Here's the first, rather simple but slow, solution:

``````flatten1 <- function(x) {
y <- list()
rapply(x, function(x) y <<- c(y,x))
y
}
``````

`rapply` 允许您遍历列表并对每个叶元素应用一个函数.不幸的是，它与返回值的 `unlist` 完全一样.所以我忽略了 `rapply` 的结果，而是通过执行 `<<-` 将值附加到变量 `y`.

`rapply` lets you traverse a list and apply a function on each leaf element. Unfortunately, it works exactly as `unlist` with the returned values. So I ignore the result from `rapply` and instead I append values to the variable `y` by doing `<<-`.

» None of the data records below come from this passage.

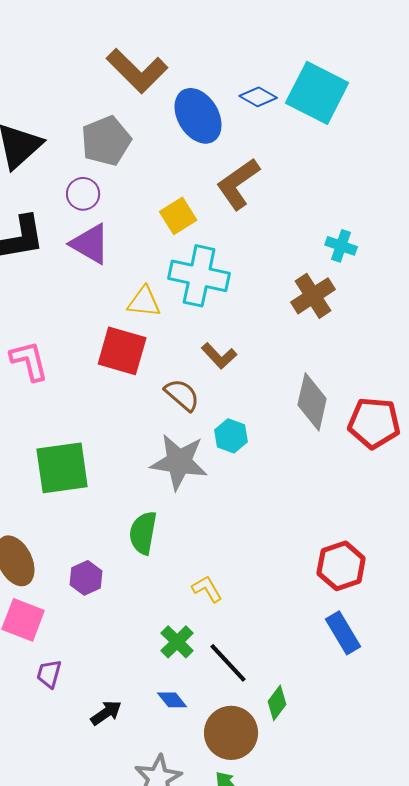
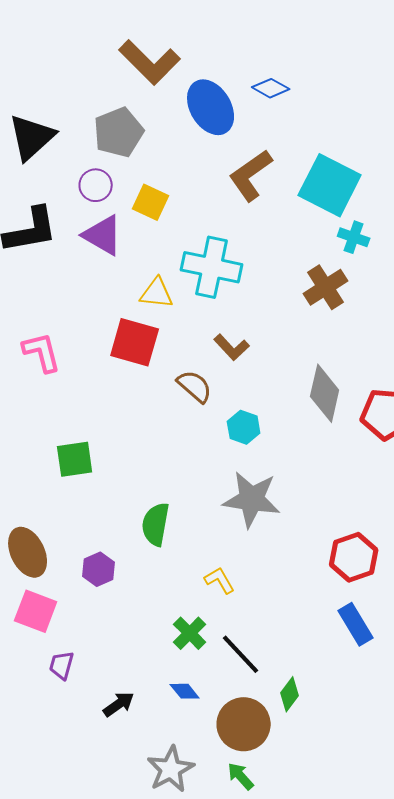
cyan square: (317, 93) -> (330, 185), moved
yellow square: (178, 216) -> (151, 202), moved, turned -33
gray star: (179, 462) -> (252, 499), moved
green square: (62, 468) -> (75, 459), size x0.7

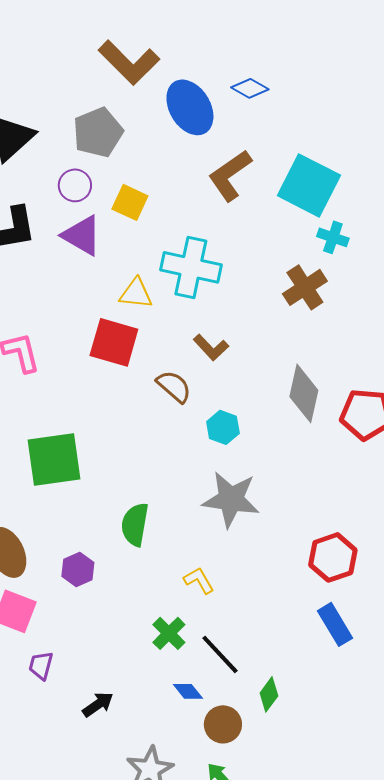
green square: (75, 459) -> (54, 459), size x1.5
blue diamond: (185, 691) -> (188, 691), moved
brown circle: (244, 724) -> (223, 724), size x0.7

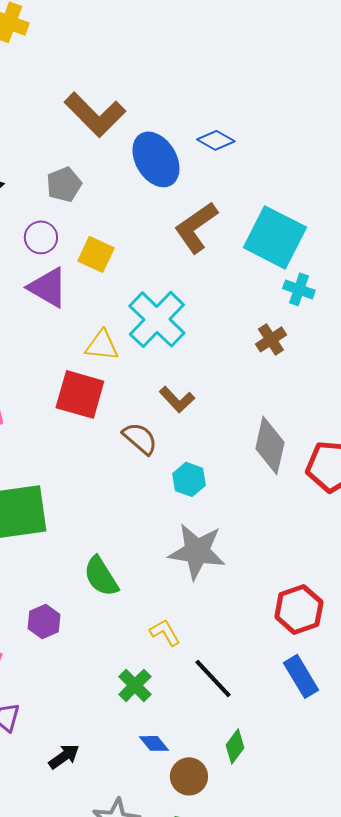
gray pentagon: (98, 132) -> (64, 184), size x0.7
cyan cross: (191, 267) -> (157, 319), turned 32
brown cross: (305, 287) -> (271, 339), size x0.7
green semicircle: (135, 524) -> (101, 576), turned -42
black line: (220, 654) -> (213, 678), moved

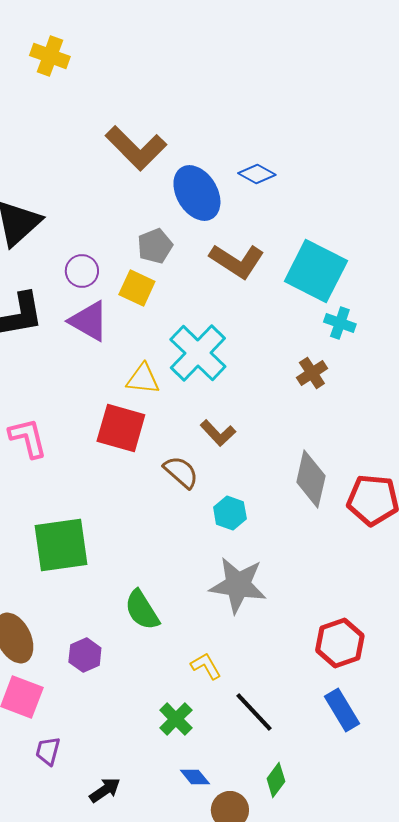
gray pentagon: (64, 184) -> (155, 246), moved
brown L-shape: (196, 227) -> (237, 261), turned -112

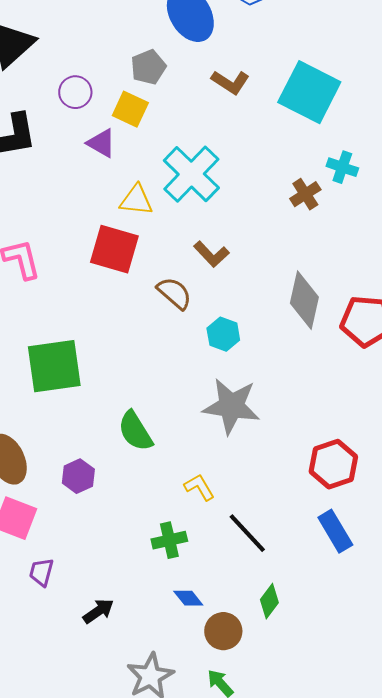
brown L-shape: (237, 261) -> (230, 82), size x0.7
purple triangle: (89, 321) -> (101, 143), moved, size x0.7
cyan cross: (340, 323) -> (342, 167), moved
green cross: (176, 719) -> (169, 540), turned 32

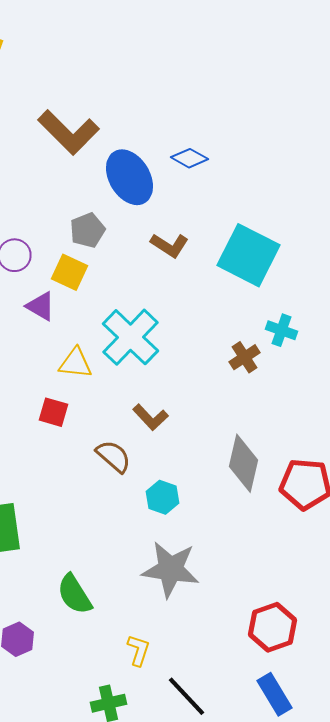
red square: (114, 249) -> (54, 412), size x0.6
yellow L-shape: (199, 487) -> (138, 650), turned 48

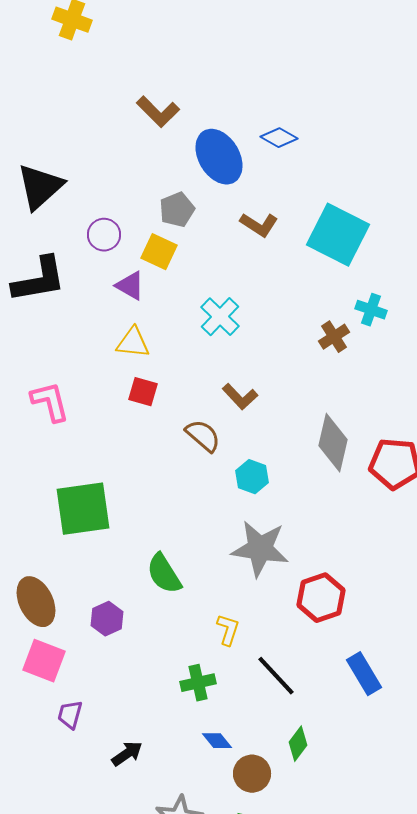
brown L-shape: (68, 132) -> (158, 112), size x0.7
cyan cross: (130, 337) -> (220, 317), size x0.7
yellow triangle: (76, 363) -> (133, 343), moved
red hexagon: (272, 627) -> (321, 598), moved

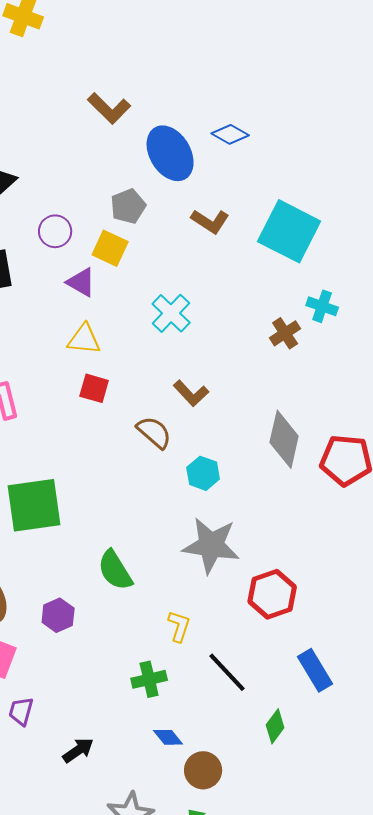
green diamond: (298, 744) -> (275, 726), moved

Growing `y` in this manner is not very efficient (it's quadratic in time). So if there are many thousands of elements this will be very slow.

A more efficient approach is the following, with simplifications from @JoshuaUlrich:

``````flatten2 <- function(x) {
len <- sum(rapply(x, function(x) 1L))
y <- vector('list', len)
i <- 0L
rapply(x, function(x) { i <<- i+1L; y[[i]] <<- x })
y
}
``````

Here I first find out the result length and pre-allocate the vector. Then I fill in the values. As you can will see, this solution is much faster.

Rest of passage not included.